- Description of the task -
Using the records below, transcribe word for word the stretch from the line that contains "comprennent ce qu’ils" through the line that contains "SPORT MOTO –", both end lines included, and nothing else.

- Entries shown -
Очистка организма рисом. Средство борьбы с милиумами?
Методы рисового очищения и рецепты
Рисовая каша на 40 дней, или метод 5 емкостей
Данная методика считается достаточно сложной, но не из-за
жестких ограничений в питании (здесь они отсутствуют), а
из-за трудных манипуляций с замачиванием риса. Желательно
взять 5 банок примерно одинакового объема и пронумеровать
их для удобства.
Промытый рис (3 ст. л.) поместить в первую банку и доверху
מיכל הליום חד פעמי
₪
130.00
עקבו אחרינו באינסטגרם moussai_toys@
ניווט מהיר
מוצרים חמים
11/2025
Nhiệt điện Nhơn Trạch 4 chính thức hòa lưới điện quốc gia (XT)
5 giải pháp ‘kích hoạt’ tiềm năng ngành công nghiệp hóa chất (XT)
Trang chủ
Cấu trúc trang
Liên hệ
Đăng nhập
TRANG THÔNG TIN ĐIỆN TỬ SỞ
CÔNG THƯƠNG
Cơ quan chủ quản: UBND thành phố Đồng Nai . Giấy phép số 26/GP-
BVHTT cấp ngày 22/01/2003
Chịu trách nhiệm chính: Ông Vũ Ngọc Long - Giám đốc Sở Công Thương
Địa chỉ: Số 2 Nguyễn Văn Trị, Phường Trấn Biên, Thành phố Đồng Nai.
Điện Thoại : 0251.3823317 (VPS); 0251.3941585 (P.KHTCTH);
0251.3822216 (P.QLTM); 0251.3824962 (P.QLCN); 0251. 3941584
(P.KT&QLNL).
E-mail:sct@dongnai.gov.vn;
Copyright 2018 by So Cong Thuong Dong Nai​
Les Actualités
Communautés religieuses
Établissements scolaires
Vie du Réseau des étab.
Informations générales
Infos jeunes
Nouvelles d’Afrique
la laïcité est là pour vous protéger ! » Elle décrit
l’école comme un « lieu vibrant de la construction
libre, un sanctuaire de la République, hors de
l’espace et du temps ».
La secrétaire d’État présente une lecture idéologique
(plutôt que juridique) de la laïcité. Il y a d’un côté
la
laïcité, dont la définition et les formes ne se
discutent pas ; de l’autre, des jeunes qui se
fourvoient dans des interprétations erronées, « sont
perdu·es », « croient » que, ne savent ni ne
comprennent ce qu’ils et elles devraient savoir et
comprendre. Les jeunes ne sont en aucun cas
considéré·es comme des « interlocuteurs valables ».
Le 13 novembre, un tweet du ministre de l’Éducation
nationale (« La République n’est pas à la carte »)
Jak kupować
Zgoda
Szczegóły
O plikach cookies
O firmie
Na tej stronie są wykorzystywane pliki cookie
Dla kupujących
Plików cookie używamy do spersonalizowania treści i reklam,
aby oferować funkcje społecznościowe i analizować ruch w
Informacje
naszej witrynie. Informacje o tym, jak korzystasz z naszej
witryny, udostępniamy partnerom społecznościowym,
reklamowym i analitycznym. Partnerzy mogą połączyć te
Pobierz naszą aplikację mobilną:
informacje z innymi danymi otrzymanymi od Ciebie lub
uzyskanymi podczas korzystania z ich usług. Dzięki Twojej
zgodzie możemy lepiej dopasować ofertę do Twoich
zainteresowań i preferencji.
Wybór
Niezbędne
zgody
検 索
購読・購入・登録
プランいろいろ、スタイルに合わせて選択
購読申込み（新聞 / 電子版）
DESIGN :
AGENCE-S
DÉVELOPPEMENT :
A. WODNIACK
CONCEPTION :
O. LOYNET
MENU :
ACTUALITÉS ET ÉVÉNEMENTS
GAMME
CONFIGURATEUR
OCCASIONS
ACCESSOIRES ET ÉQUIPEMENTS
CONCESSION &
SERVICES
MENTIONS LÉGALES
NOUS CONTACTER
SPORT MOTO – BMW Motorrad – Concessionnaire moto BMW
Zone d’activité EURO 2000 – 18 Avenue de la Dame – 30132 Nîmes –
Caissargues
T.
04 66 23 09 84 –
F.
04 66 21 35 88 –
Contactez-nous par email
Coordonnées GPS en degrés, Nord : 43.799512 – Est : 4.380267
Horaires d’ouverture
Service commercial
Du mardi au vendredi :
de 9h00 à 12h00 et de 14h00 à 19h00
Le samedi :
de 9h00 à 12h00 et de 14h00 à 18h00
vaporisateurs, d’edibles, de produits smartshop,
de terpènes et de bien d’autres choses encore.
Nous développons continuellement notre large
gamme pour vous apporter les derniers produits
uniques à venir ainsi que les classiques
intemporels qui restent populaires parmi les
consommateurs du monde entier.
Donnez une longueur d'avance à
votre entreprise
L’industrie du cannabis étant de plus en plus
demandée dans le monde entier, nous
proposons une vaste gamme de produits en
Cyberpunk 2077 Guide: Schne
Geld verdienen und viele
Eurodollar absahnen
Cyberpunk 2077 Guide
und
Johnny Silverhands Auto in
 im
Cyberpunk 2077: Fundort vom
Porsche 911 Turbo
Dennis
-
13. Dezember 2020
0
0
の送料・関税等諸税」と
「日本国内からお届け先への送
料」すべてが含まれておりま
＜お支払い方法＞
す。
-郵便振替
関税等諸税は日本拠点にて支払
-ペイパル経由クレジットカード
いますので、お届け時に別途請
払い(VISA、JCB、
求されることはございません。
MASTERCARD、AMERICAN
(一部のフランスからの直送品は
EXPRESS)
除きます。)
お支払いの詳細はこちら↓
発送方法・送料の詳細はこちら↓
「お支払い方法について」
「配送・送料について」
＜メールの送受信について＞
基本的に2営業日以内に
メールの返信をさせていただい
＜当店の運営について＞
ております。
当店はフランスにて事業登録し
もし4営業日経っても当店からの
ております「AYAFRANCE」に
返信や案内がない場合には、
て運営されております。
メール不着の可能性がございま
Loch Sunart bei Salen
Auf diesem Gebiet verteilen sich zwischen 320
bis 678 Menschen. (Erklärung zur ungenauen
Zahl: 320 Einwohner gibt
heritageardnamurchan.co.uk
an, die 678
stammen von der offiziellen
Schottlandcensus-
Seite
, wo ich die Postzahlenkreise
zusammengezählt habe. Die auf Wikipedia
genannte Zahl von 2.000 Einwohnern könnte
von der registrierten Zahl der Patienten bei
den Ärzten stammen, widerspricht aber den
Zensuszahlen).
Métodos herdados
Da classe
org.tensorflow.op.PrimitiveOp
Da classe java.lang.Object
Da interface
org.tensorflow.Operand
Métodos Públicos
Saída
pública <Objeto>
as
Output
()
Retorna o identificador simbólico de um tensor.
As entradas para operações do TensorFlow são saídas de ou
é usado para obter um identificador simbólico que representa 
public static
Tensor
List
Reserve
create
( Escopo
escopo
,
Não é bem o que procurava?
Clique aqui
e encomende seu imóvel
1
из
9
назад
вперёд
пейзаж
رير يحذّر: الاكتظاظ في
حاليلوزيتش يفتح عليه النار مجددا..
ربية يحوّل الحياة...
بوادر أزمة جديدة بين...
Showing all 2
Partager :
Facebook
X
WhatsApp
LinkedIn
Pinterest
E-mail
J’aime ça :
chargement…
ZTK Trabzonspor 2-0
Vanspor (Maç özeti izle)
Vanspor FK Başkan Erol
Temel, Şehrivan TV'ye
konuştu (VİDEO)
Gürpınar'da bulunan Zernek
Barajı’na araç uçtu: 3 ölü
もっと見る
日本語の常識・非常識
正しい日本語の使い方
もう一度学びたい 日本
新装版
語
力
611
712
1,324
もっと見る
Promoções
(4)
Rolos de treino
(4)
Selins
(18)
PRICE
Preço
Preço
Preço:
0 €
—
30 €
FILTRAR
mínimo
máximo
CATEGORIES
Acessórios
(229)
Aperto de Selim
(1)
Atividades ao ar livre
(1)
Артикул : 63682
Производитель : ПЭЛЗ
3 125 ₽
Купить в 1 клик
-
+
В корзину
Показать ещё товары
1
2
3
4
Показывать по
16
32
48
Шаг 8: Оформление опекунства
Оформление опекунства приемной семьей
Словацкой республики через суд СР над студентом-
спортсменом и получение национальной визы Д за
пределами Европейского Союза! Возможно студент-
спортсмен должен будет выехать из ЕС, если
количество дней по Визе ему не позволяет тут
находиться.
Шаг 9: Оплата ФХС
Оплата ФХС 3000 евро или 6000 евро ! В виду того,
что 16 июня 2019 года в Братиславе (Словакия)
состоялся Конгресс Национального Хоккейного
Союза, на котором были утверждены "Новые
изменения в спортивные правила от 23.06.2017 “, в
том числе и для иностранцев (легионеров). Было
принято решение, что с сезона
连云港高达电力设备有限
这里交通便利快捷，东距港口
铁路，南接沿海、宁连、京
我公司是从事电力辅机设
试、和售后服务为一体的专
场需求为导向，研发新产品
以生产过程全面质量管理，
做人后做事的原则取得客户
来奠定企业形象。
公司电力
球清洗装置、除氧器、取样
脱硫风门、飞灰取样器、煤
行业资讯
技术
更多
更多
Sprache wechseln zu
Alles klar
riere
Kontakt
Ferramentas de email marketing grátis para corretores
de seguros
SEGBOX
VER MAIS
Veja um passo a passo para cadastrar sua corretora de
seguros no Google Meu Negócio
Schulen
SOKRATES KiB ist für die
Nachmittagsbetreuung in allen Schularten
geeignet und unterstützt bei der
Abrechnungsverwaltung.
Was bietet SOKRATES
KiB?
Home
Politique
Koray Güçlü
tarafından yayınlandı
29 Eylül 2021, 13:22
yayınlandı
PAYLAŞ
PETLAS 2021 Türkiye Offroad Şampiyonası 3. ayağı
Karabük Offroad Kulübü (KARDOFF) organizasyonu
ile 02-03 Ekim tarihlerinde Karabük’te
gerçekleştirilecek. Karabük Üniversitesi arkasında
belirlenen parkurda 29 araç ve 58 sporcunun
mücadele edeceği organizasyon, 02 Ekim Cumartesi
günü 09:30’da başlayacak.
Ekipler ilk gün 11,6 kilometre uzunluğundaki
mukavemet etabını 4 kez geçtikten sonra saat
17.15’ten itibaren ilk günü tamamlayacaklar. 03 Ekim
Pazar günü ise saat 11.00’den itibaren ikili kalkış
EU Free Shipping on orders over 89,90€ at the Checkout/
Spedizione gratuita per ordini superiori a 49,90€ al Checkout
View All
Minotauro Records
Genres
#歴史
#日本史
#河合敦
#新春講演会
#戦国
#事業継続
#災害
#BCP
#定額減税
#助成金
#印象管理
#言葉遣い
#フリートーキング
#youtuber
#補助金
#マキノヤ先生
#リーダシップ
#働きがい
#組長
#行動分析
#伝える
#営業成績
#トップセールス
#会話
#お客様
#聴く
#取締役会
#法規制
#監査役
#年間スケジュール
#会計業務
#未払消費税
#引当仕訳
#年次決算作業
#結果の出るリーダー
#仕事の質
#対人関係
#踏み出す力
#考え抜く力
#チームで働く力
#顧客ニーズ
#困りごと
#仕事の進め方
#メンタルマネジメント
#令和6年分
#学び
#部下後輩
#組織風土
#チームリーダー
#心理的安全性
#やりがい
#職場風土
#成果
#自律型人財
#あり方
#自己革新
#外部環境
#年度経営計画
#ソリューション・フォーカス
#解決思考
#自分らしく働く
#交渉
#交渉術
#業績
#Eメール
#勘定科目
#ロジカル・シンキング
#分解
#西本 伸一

- Answer section -
comprennent ce qu’ils et elles devraient savoir et
comprendre. Les jeunes ne sont en aucun cas
considéré·es comme des « interlocuteurs valables ».
Le 13 novembre, un tweet du ministre de l’Éducation
nationale (« La République n’est pas à la carte »)
Jak kupować
Zgoda
Szczegóły
O plikach cookies
O firmie
Na tej stronie są wykorzystywane pliki cookie
Dla kupujących
Plików cookie używamy do spersonalizowania treści i reklam,
aby oferować funkcje społecznościowe i analizować ruch w
Informacje
naszej witrynie. Informacje o tym, jak korzystasz z naszej
witryny, udostępniamy partnerom społecznościowym,
reklamowym i analitycznym. Partnerzy mogą połączyć te
Pobierz naszą aplikację mobilną:
informacje z innymi danymi otrzymanymi od Ciebie lub
uzyskanymi podczas korzystania z ich usług. Dzięki Twojej
zgodzie możemy lepiej dopasować ofertę do Twoich
zainteresowań i preferencji.
Wybór
Niezbędne
zgody
検 索
購読・購入・登録
プランいろいろ、スタイルに合わせて選択
購読申込み（新聞 / 電子版）
DESIGN :
AGENCE-S
DÉVELOPPEMENT :
A. WODNIACK
CONCEPTION :
O. LOYNET
MENU :
ACTUALITÉS ET ÉVÉNEMENTS
GAMME
CONFIGURATEUR
OCCASIONS
ACCESSOIRES ET ÉQUIPEMENTS
CONCESSION &
SERVICES
MENTIONS LÉGALES
NOUS CONTACTER
SPORT MOTO – BMW Motorrad – Concessionnaire moto BMW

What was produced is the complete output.